Antwoord schriftelijke vragen : Antwoord op vragen van het lid Wassenberg over ernstige misstanden op paardenmarkt in Hedel
Vragen van het lid Wassenberg (PvdD) aan de Minister van Landbouw, Natuur en Voedselkwaliteit over ernstige misstanden op paardenmarkt in Hedel (ingezonden 22 november 2018).
Antwoord van Minister Schouten (Landbouw, Natuur en Voedselkwaliteit) (ontvangen 1 februari
2019). Zie ook Aanhangsel Handelingen, vergaderjaar 2018–2019, nr. 988.
Vraag 1
Heeft u kennisgenomen van de videobeelden van de ernstige misstanden op de paardenmarkt
in Hedel op 5 november 2018, waarbij paarden op ruwe wijze werden behandeld, te weinig
water en voer kregen, kort aangebonden stonden en zichtbaar open wonden, gecoupeerde
staarten en misvormde of vergroeide hoeven hadden?1 2
Antwoord 1
Ja.
Vraag 2
Deelt u de mening dat dit overtredingen betreft van de Wet dieren artikel 1.3 lid
3? Zo nee, waarom niet?
Antwoord 2
Houders van paarden zijn verantwoordelijk voor het welzijn van hun dieren tijdens
vervoer naar en verblijf op de markt. Daarnaast dient ook de marktorganisatie zorg
te dragen voor het voorkomen van welzijnsproblemen tijdens het verblijf op de markt.
Daarom zijn in opdracht van de organisatie van de paardenmarkt door dierenartsen controles
uitgevoerd tijdens de aanvoerperiode van de dieren.
Hierbij zijn geen overtredingen van Wet dieren artikel 1.3 lid 3 vastgesteld door
de NVWA.
Vraag 3
Deelt u de mening dat paardenmarkten in hun huidige vorm overtredingen van de Wet
dieren in de hand werken? Zo nee, hoe verklaart u dan de jarenlange aaneenschakeling
van misstanden op paardenmarkten?
Antwoord 3
De Raad voor dierenaangelegenheden (RDA) heeft op verzoek van mijn ambtsvoorganger
de Zienswijze Paardenmarkten in Nederland, man en paard noemen uitgebracht (Kamerstuk 28 286, nr. 905). De RDA constateert daarin dat in Nederland paardenhouderij, en daarmee ook paardenhandel,
geaccepteerd en ingebed is in de maatschappij. Er zijn vele kanalen voor paardenhandel
en de markt is er een die vaak gecombineerd wordt met andere maatschappelijke evenementen.

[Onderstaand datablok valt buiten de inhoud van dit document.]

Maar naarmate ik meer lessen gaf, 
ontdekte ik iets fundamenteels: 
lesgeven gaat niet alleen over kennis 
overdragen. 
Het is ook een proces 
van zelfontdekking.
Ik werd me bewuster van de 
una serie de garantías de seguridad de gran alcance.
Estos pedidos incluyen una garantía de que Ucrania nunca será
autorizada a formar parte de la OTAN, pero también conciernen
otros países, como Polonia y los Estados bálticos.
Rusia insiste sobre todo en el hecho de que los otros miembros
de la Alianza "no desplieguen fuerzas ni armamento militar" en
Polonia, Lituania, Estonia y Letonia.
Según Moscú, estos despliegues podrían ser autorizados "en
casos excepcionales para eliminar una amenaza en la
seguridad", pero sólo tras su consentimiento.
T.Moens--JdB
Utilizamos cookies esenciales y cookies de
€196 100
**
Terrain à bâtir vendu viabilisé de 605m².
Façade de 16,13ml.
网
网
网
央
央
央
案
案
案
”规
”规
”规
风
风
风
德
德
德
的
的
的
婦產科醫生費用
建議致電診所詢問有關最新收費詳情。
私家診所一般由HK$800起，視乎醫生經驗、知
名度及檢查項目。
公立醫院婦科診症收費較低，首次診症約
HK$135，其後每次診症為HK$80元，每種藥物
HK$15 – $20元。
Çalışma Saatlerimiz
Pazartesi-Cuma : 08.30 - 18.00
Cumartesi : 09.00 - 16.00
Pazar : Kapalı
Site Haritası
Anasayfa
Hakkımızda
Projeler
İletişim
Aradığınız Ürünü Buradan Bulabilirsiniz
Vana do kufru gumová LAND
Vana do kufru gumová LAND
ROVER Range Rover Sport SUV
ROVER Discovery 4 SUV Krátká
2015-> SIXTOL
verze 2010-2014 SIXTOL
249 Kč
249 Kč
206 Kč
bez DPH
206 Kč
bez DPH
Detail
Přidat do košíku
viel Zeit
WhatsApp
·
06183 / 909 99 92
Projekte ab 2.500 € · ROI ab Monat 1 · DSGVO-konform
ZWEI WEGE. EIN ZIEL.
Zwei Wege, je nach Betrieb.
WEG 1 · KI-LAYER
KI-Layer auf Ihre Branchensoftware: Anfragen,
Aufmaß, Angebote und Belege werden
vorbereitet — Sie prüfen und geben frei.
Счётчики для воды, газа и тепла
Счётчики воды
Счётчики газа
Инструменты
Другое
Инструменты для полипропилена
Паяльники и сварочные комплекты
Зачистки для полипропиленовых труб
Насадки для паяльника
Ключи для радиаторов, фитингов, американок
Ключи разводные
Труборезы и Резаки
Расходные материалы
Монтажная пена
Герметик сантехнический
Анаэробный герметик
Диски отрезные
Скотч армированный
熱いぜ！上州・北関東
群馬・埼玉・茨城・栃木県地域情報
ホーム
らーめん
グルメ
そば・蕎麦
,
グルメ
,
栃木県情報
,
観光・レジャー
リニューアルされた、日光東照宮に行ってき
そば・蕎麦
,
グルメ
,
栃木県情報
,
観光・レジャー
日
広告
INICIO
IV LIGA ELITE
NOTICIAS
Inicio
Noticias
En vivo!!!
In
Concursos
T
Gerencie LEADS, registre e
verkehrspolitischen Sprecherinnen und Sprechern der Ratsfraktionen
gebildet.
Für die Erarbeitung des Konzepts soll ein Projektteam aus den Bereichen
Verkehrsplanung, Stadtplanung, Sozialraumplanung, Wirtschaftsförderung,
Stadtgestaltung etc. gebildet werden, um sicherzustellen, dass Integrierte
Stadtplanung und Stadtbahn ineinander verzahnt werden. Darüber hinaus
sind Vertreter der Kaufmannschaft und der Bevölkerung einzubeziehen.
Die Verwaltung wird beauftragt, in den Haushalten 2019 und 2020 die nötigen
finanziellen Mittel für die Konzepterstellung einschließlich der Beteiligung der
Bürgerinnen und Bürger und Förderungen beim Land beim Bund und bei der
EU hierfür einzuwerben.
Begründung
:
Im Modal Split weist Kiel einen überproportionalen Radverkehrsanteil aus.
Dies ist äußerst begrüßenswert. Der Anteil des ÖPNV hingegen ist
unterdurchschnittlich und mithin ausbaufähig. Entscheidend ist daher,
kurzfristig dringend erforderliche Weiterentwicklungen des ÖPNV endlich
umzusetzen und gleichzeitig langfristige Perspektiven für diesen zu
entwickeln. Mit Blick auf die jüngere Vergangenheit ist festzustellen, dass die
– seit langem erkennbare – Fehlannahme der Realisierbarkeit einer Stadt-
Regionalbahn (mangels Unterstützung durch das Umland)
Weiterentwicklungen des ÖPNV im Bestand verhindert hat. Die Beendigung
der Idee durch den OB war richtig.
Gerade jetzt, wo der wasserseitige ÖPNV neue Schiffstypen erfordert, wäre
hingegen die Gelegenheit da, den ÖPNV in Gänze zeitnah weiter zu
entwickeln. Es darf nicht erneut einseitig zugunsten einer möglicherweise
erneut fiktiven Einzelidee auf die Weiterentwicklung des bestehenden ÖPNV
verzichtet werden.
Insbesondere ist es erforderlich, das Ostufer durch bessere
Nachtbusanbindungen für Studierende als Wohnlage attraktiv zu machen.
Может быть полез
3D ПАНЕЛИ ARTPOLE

De Raad komt tot de conclusie dat paardenmarkten in de huidige maatschappij een acceptabele
manier vormen voor handel in paarden, onder voorwaarde dat het welzijn niet in het
gedrang komt bij het verblijf op de markt. Ik sluit mij aan bij het oordeel van de
RDA.
Vraag 4
Hoe beoordeelt u het optreden van de Nederlandse Voedsel- en Warenautoriteit (NVWA),
die volgens berichtgeving aangeeft dat mogelijke overtredingen niet «tijdens de inspectie»
gebeurd zijn?3
Antwoord 4
Zoals ik in mijn antwoord op vraag 2 heb aangegeven zijn houders van paarden zelf
verantwoordelijk voor het welzijn van hun dieren tijdens vervoer naar en verblijf
op de markt. Daarnaast dient ook de marktorganisatie zorg te dragen voor het voorkomen
van welzijnsproblemen tijdens het verblijf op de markt. Daarom zijn in opdracht van
de organisatie van de paardenmarkt door dierenartsen controles uitgevoerd tijdens
de aanvoerperiode van de dieren. Er zijn geen overtredingen van Wet dieren artikel
1.3 lid 3 vastgesteld door de NVWA.
De Ook was de NVWA conform afspraak overdag bereikbaar en beschikbaar voor de marktorganisatie
in geval van welzijnsmisstanden op de markt zelf. Daarvan is geen gebruikgemaakt.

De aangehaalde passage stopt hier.